** THE PROBLEM **
Repeat the following entries exactly, excluding pictures.
··· INPUT DATA ···
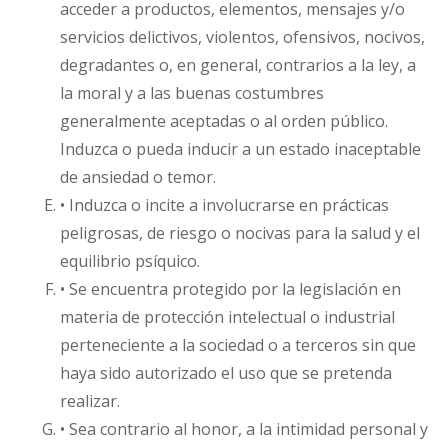
acceder a productos, elementos, mensajes y/o
servicios delictivos, violentos, ofensivos, nocivos,
degradantes o, en general, contrarios a la ley, a
la moral y a las buenas costumbres
generalmente aceptadas o al orden público.
Induzca o pueda inducir a un estado inaceptable
de ansiedad o temor.
• Induzca o incite a involucrarse en prácticas
peligrosas, de riesgo o nocivas para la salud y el
equilibrio psíquico.
• Se encuentra protegido por la legislación en
materia de protección intelectual o industrial
perteneciente a la sociedad o a terceros sin que
haya sido autorizado el uso que se pretenda
realizar.
• Sea contrario al honor, a la intimidad personal y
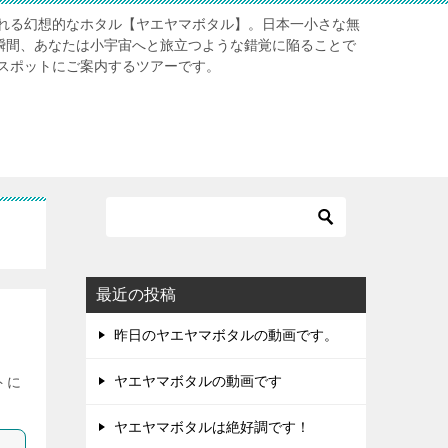
れる幻想的なホタル【ヤエヤマボタル】。日本一小さな無
る瞬間、あなたは小宇宙へと旅立つような錯覚に陥ることで
スポットにご案内するツアーです。
最近の投稿
昨日のヤエヤマボタルの動画です。
ヤエヤマボタルの動画です
トに
ヤエヤマボタルは絶好調です！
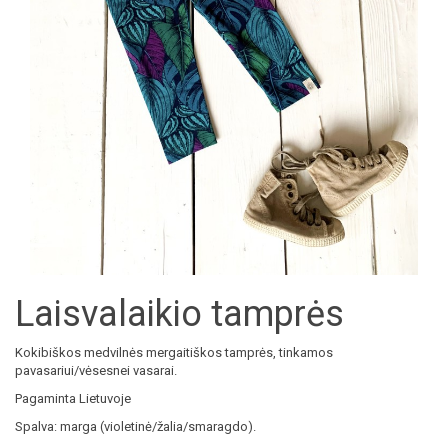
Laisvalaikio tamprės
Kokibiškos medvilnės mergaitiškos tamprės, tinkamos
pavasariui/vėsesnei vasarai.
Pagaminta Lietuvoje
Spalva: marga (violetinė/žalia/smaragdo).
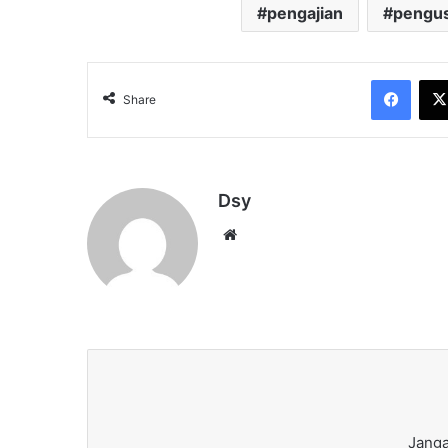
pengajian
pengus
Face
Share
Dsy
Website
Janga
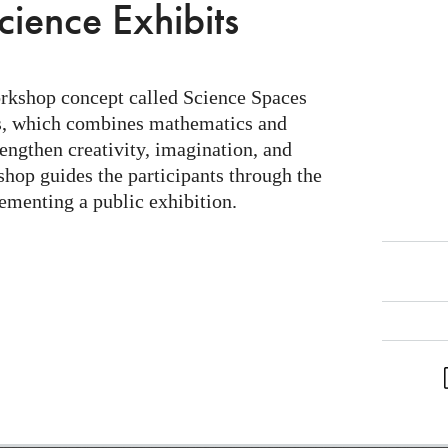
cience Exhibits
orkshop concept called Science Spaces
s, which combines mathematics and
rengthen creativity, imagination, and
shop guides the participants through the
ementing a public exhibition.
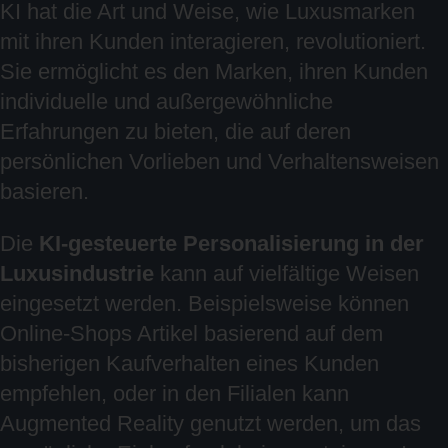
KI hat die Art und Weise, wie Luxusmarken
mit ihren Kunden interagieren, revolutioniert.
Sie ermöglicht es den Marken, ihren Kunden
individuelle und außergewöhnliche
Erfahrungen zu bieten, die auf deren
persönlichen Vorlieben und Verhaltensweisen
basieren.
Die
KI-gesteuerte Personalisierung in der
Luxusindustrie
kann auf vielfältige Weisen
eingesetzt werden. Beispielsweise können
Online-Shops Artikel basierend auf dem
bisherigen Kaufverhalten eines Kunden
empfehlen, oder in den Filialen kann
Augmented Reality genutzt werden, um das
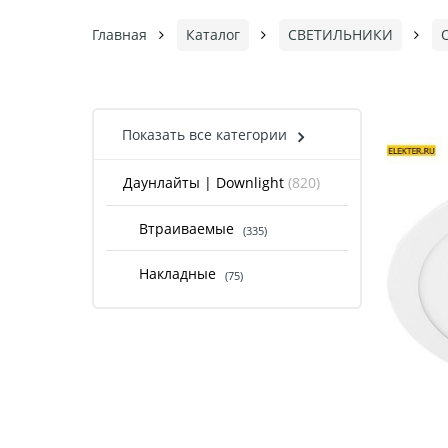
Главная
Каталог
СВЕТИЛЬНИКИ
Показать все категории
Даунлайты | Downlight
(820)
Втраиваемые
(335)
Накладные
(75)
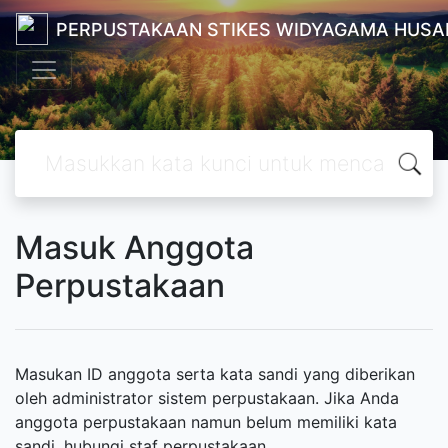
PERPUSTAKAAN STIKES WIDYAGAMA HUSA
Masuk Anggota
Perpustakaan
Masukan ID anggota serta kata sandi yang diberikan
oleh administrator sistem perpustakaan. Jika Anda
anggota perpustakaan namun belum memiliki kata
sandi, hubungi staf perpustakaan.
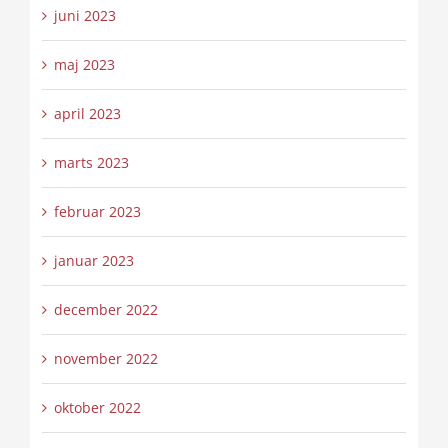
juni 2023
maj 2023
april 2023
marts 2023
februar 2023
januar 2023
december 2022
november 2022
oktober 2022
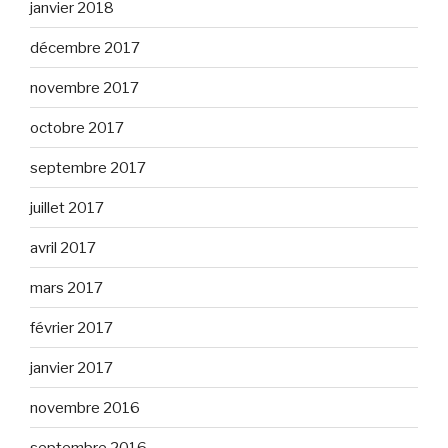
janvier 2018
décembre 2017
novembre 2017
octobre 2017
septembre 2017
juillet 2017
avril 2017
mars 2017
février 2017
janvier 2017
novembre 2016
septembre 2016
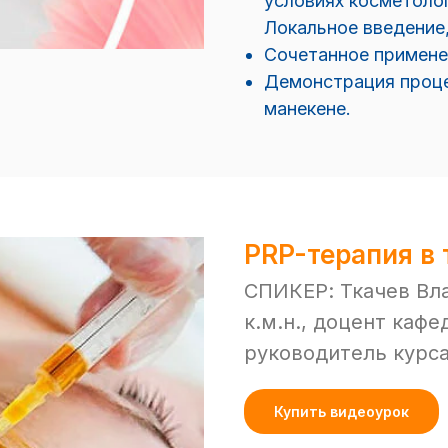
условиях косметоло
Локальное введение
Сочетанное примене
Демонстрация проц
манекене.
PRP-терапия в 
СПИКЕР: Ткачев Вл
к.м.н., доцент ка
руководитель курс
Купить видеоурок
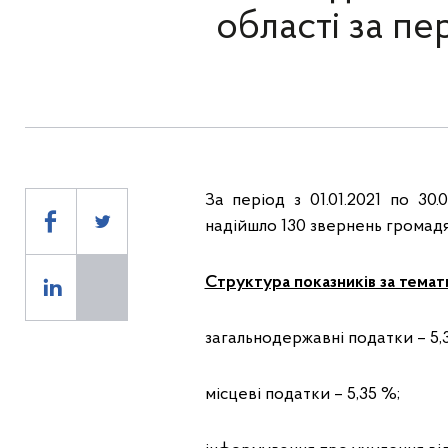
області за пер
За період з 01.01.2021 по 30
надійшло 130 звернень громадян, 
Структура показників за тема
загальнодержавні податки – 5,
місцеві податки – 5,35 %;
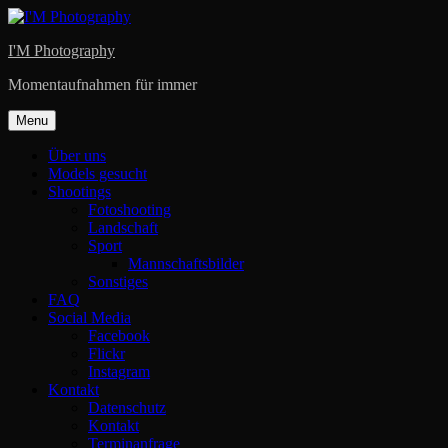
Skip
to
I'M Photography
content
Momentaufnahmen für immer
Menu
Über uns
Models gesucht
Shootings
Fotoshooting
Landschaft
Sport
Mannschaftsbilder
Sonstiges
FAQ
Social Media
Facebook
Flickr
Instagram
Kontakt
Datenschutz
Kontakt
Terminanfrage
···
** RESULT **
acceder a productos, elementos, mensajes y/o
servicios delictivos, violentos, ofensivos, nocivos,
degradantes o, en general, contrarios a la ley, a
la moral y a las buenas costumbres
generalmente aceptadas o al orden público.
Induzca o pueda inducir a un estado inaceptable
de ansiedad o temor.
• Induzca o incite a involucrarse en prácticas
peligrosas, de riesgo o nocivas para la salud y el
equilibrio psíquico.
• Se encuentra protegido por la legislación en
materia de protección intelectual o industrial
perteneciente a la sociedad o a terceros sin que
haya sido autorizado el uso que se pretenda
realizar.
• Sea contrario al honor, a la intimidad personal y
れる幻想的なホタル【ヤエヤマボタル】。日本一小さな無
る瞬間、あなたは小宇宙へと旅立つような錯覚に陥ることで
スポットにご案内するツアーです。
最近の投稿
昨日のヤエヤマボタルの動画です。
ヤエヤマボタルの動画です
トに
ヤエヤマボタルは絶好調です！
Laisvalaikio tamprės
Kokibiškos medvilnės mergaitiškos tamprės, tinkamos
pavasariui/vėsesnei vasarai.
Pagaminta Lietuvoje
Spalva: marga (violetinė/žalia/smaragdo).
pengajian
pengus
Face
Share
Dsy
Website
Janga
cience Exhibits
orkshop concept called Science Spaces
s, which combines mathematics and
rengthen creativity, imagination, and
shop guides the participants through the
ementing a public exhibition.
KI hat die Art und Weise, wie Luxusmarken
mit ihren Kunden interagieren, revolutioniert.
Sie ermöglicht es den Marken, ihren Kunden
individuelle und außergewöhnliche
Erfahrungen zu bieten, die auf deren
persönlichen Vorlieben und Verhaltensweisen
basieren.
Die
KI-gesteuerte Personalisierung in der
Luxusindustrie
kann auf vielfältige Weisen
eingesetzt werden. Beispielsweise können
Online-Shops Artikel basierend auf dem
bisherigen Kaufverhalten eines Kunden
empfehlen, oder in den Filialen kann
Augmented Reality genutzt werden, um das
Главная
Каталог
СВЕТИЛЬНИКИ
Показать все категории
Даунлайты | Downlight
(820)
Втраиваемые
(335)
Накладные
(75)
PERPUSTAKAAN STIKES WIDYAGAMA HUSA
Masuk Anggota
Perpustakaan
Masukan ID anggota serta kata sandi yang diberikan
oleh administrator sistem perpustakaan. Jika Anda
anggota perpustakaan namun belum memiliki kata
sandi, hubungi staf perpustakaan.
juni 2023
maj 2023
april 2023
marts 2023
februar 2023
januar 2023
december 2022
november 2022
oktober 2022
janvier 2018
décembre 2017
novembre 2017
octobre 2017
septembre 2017
juillet 2017
avril 2017
mars 2017
février 2017
janvier 2017
novembre 2016
septembre 2016
условиях косметоло
Локальное введение
Сочетанное примене
Демонстрация проц
манекене.
PRP-терапия в 
СПИКЕР: Ткачев Вл
к.м.н., доцент ка
руководитель курс
Купить видеоурок
області за пер
За період з 01.01.2021 по 30
надійшло 130 звернень громадян, 
Структура показників за тема
загальнодержавні податки – 5,
місцеві податки – 5,35 %;
Skip
to
I'M Photography
content
Momentaufnahmen für immer
Menu
Über uns
Models gesucht
Shootings
Fotoshooting
Landschaft
Sport
Mannschaftsbilder
Sonstiges
FAQ
Social Media
Facebook
Flickr
Instagram
Kontakt
Datenschutz
Kontakt
Terminanfrage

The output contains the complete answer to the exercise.